Les forces de sécurité sont restées passives et se sont abstenues d’intervenir lors d’une attaque violente contre des chrétiens coptes à Louxor, écrit Amnesty International dans une synthèse publiée le 23 juillet. Lors de ces violences interconfessionnelles, les forces de sécurité ont abandonné six hommes assiégés à la merci d’une foule en colère ; quatre ont été tués et un autre hospitalisé.
Au cours d’une attaque qui a duré 18 heures le 5 juillet, quatre chrétiens coptes ont été tués et quatre autres grièvement blessés.
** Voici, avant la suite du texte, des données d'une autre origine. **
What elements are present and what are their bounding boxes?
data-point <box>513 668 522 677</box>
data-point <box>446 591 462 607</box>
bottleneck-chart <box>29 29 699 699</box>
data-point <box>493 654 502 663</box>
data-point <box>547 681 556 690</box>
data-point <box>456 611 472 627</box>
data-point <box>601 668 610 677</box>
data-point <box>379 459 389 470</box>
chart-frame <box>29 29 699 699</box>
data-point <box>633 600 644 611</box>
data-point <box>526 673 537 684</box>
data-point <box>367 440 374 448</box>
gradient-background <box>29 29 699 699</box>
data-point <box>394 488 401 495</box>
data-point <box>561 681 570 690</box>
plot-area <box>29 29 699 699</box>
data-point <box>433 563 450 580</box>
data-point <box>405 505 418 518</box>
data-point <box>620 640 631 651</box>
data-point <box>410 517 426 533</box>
Une foule en colère, armée de barres métalliques, de couteaux, de branches d’arbre et de marteaux, a pris d’assaut des maisons et des commerces appartenant à des Coptes à Nagah Hassan, à 18 kilomètres à l’ouest de Louxor, après que le cadavre d’un musulman a été découvert près d’habitations de familles chrétiennes. Malgré les multiples appels à l’aide des habitants et des chefs religieux, les forces de sécurité présentes sur les lieux n’ont que timidement tenté de mettre fin aux violences et les renforts suffisants ne sont pas arrivés.
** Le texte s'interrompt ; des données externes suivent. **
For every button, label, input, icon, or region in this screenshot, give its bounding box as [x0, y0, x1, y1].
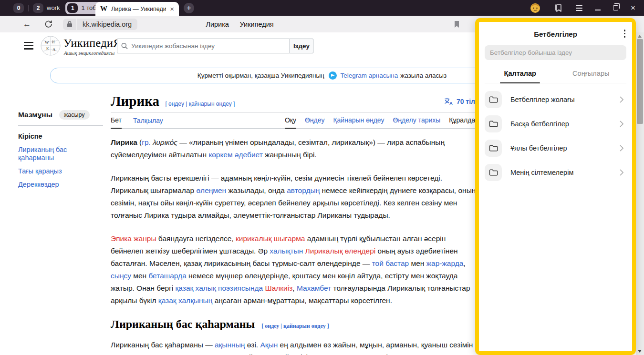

« Il est scandaleux que cette attaque ait pu se dérouler avec une telle violence sans intervention. Amnesty International a recensé par le passé toute une série de cas où les forces de sécurité égyptiennes ont recouru à une force inutile ou ont utilisé des balles réelles lors de manifestations ; pourtant, cette fois-ci, elles n’ont pas bougé, lors même que des vies étaient menacées, a indiqué Hassiba Hadj Sahraoui, directrice adjointe du programme Afrique du Nord et Moyen-Orient d’Amnesty International.
« Une enquête indépendante, exhaustive et impartiale doit être diligentée sur les événements de Louxor et la réponse tout à fait inappropriée des forces de l’ordre face à cette attaque. »
Les violences ont démarré à trois heures du matin, peu après la découverte du cadavre d’un musulman non loin d’habitations de chrétiens. Sa famille a accusé un copte du quartier d’être responsable de sa mort. À midi, plus de 100 maisons de familles chrétiennes avaient été attaquées, et notamment pillées et incendiées. Des habitants du quartier ont affirmé avoir appelé les numéros d’urgence de la police et de l’armée pendant toute la journée, mais en vain. Des dignitaires religieux locaux ont également contacté d’autres responsables de la sécurité.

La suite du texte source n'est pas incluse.